Are you aware of the latest changes to the Highway Code? This is something that all motorists, cyclists and other road users need to be aware of, especially because many changes have been made to improve the safety of vulnerable road users.

With an increasing number of people travelling sustainably, adjustments have been made to accommodate pedestrians and cyclists and it is important to be aware of these changes so that you can avoid accidents and having to rely on your insurance provider to get you out of a sticky situation.


The Hierarchy

First, you need to be aware of changes in the hierarchy of road users. A new rule grants greater power to cyclists on the roads with cars turning left or right having to give way to any cyclist that is behind and carrying straight on.



The new Highway Code also states that cyclists should not be overtaken on roundabouts and cyclists must ride in the middle of the road. If a motorist does overtake a cyclist, they must keep a distance of at least 1.5 metres to protect the cyclist.

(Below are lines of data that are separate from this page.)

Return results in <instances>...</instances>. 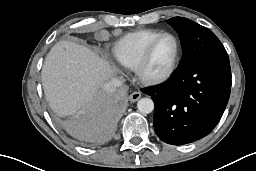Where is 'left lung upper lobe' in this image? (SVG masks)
<instances>
[{"label": "left lung upper lobe", "mask_w": 256, "mask_h": 171, "mask_svg": "<svg viewBox=\"0 0 256 171\" xmlns=\"http://www.w3.org/2000/svg\"><path fill=\"white\" fill-rule=\"evenodd\" d=\"M168 23L178 32L183 56L180 65L197 57L226 53L219 39L207 28L184 17H174Z\"/></svg>", "instance_id": "1"}]
</instances>
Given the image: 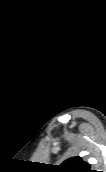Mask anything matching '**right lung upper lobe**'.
Listing matches in <instances>:
<instances>
[{"label":"right lung upper lobe","instance_id":"obj_1","mask_svg":"<svg viewBox=\"0 0 106 172\" xmlns=\"http://www.w3.org/2000/svg\"><path fill=\"white\" fill-rule=\"evenodd\" d=\"M55 172H95L90 170V165L80 157H72L64 161L61 165H56Z\"/></svg>","mask_w":106,"mask_h":172}]
</instances>
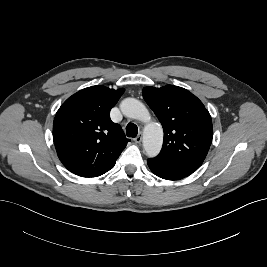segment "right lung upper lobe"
<instances>
[{"instance_id": "obj_1", "label": "right lung upper lobe", "mask_w": 267, "mask_h": 267, "mask_svg": "<svg viewBox=\"0 0 267 267\" xmlns=\"http://www.w3.org/2000/svg\"><path fill=\"white\" fill-rule=\"evenodd\" d=\"M124 89L96 85L80 90L59 108L53 140L59 159L72 173L97 177L109 171L130 139L110 119Z\"/></svg>"}]
</instances>
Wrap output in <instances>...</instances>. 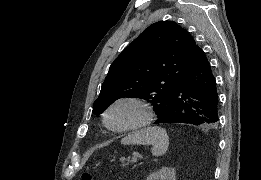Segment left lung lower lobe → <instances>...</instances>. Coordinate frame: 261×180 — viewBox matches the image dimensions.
<instances>
[{"instance_id": "left-lung-lower-lobe-1", "label": "left lung lower lobe", "mask_w": 261, "mask_h": 180, "mask_svg": "<svg viewBox=\"0 0 261 180\" xmlns=\"http://www.w3.org/2000/svg\"><path fill=\"white\" fill-rule=\"evenodd\" d=\"M218 93L210 64L198 48L195 60L175 85L155 124L187 123L214 129L218 123Z\"/></svg>"}]
</instances>
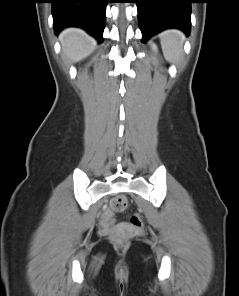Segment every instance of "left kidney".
Returning <instances> with one entry per match:
<instances>
[{
    "label": "left kidney",
    "mask_w": 239,
    "mask_h": 296,
    "mask_svg": "<svg viewBox=\"0 0 239 296\" xmlns=\"http://www.w3.org/2000/svg\"><path fill=\"white\" fill-rule=\"evenodd\" d=\"M151 47H152V50L153 51H155V52H157L158 51V49H157V46L155 45V44H151Z\"/></svg>",
    "instance_id": "1"
}]
</instances>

Pedestrians also now enjoy greater power when crossing the roads. Previously, a vehicle only had to give right of way to a pedestrian that had started to cross at a junction, but now pedestrians have the right of way at junctions when they are waiting to cross. It is vital that you are wary of this change as pedestrians could assert their rights under these new rules and be more aggressive when crossing the road/less likely to make eye contact with a motorist first.


Parking & Charge Points

There have also been changes made to leaving a parked vehicle, which is designed to prevent accidents with cyclists and people on the pavement. Now, motorists and passengers should open the car door with their hand on the opposite door so that they are forced to look behind – this is known as the “Dutch Reach” technique.

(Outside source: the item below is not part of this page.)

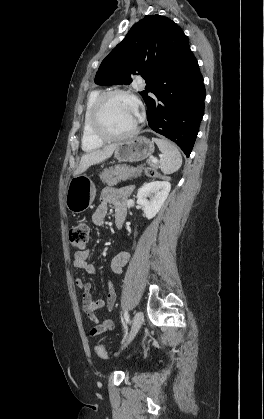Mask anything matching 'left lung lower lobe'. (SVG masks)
Masks as SVG:
<instances>
[{"label":"left lung lower lobe","mask_w":264,"mask_h":419,"mask_svg":"<svg viewBox=\"0 0 264 419\" xmlns=\"http://www.w3.org/2000/svg\"><path fill=\"white\" fill-rule=\"evenodd\" d=\"M170 65L146 97L147 120L189 157L204 114L205 88L198 62L183 33L169 44Z\"/></svg>","instance_id":"left-lung-lower-lobe-1"}]
</instances>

There is also information on using charging points for the first time in the Highway Code. Rules stipulate that motorists should park close to the charging point and prevent trip hazards and display a warning sign if they can. You must also return cables and connectors after use to protect others.

As you can see, there have been a few key changes made to the Highway Code that will change behaviours for motorists, pedestrians and cyclists as a result of people using more sustainable ways to travel. These changes are designed to give more power to vulnerable road users, so it is important to be aware of what these changes are before you get behind the wheel so that you do not encounter any avoidable problems on the roads.